Objectif du stage : Evaluer et faire évoluer un dispositif expérimental miniaturisé bicompartimenté à partir de la technologie des plantes donneuses développée par le laboratoire de Mycologie de l’Université Catholique de Louvain (Voets et al. 2009). Ce dispositif devra permettre : i. la constitution préalable d’un réseau mycorhizien sur les racines d’une plante mycorhizotrophe dite « donneuse » (sorgho, cébette), ii. le suivi qualitatif et quantitatif du réseau mycorhizien, iii. la cinétique de mycorhization des racines de tomate par effet donneur de mycorhizes, iv. l’étude de l’impact de la mycorhization sur l’incidence de la maladie provoquée par deux agents pathogènes telluriques (le nématode Meloidogyne incognita et/ou l’oomycète Phytophthora parasitica) v) le suivi des réactions de la plante : par analyse des exsudats racinaires et mesure de l’expression de gènes marqueurs de l’ISR
(La réalisation des points iv et v est conditionnée par les résultats des premières étapes).

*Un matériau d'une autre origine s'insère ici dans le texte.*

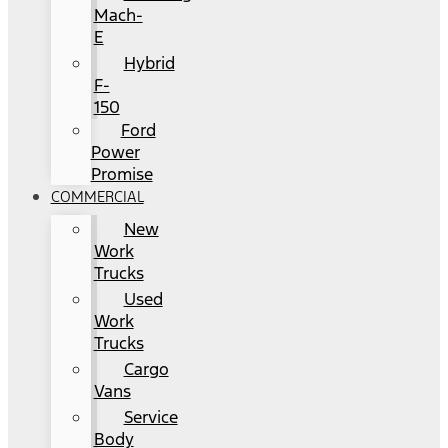
Mach-
E
Hybrid
F-
150
Ford
Power
Promise
COMMERCIAL
New
Work
Trucks
Used
Work
Trucks
Cargo
Vans
Service
Body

Disciplines et techniques abordées : microbiologie, phytopathologie, biologie végétale, biochimie (HPLC) et biologie moléculaire (Q-RT-PCR)
Profil recherché et exigences du poste
Formation- Compétences recherchées : Bac +3 minimum, Microbiologie- Biologie végétale- Phytopathologie, Rigueur et autonomie
Période : 6 mois à partir de septembre 2015.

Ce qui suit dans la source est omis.